SUPPLIED MATERIAL
---
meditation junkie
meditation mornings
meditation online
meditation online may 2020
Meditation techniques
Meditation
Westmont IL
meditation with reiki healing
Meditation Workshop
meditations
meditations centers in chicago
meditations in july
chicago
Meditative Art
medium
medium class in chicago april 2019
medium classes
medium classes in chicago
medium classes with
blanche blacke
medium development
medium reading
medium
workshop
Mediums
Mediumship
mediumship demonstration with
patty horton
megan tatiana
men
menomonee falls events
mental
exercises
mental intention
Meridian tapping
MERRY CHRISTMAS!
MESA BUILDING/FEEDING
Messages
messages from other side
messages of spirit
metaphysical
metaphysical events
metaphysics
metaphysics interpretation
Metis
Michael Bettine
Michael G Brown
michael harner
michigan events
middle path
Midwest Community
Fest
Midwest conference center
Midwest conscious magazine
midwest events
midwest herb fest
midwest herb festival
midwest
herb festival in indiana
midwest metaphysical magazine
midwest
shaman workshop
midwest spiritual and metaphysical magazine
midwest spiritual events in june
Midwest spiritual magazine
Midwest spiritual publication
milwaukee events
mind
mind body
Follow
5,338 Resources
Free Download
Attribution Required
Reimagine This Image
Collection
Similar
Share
---
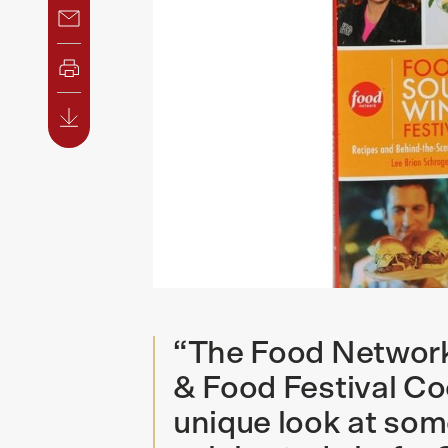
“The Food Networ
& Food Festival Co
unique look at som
---
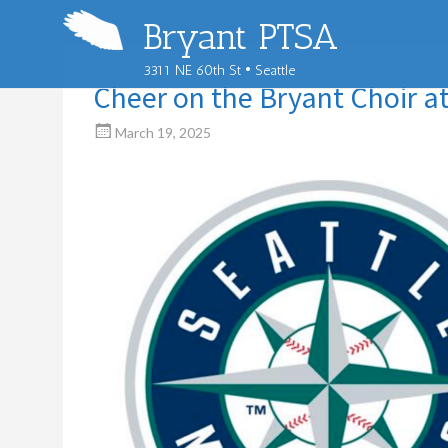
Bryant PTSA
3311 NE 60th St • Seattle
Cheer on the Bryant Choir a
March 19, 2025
---
Each line of the material that holds the string "herb" counts once; give the total alone.

ANSWER FOR THIS EXERCISE
3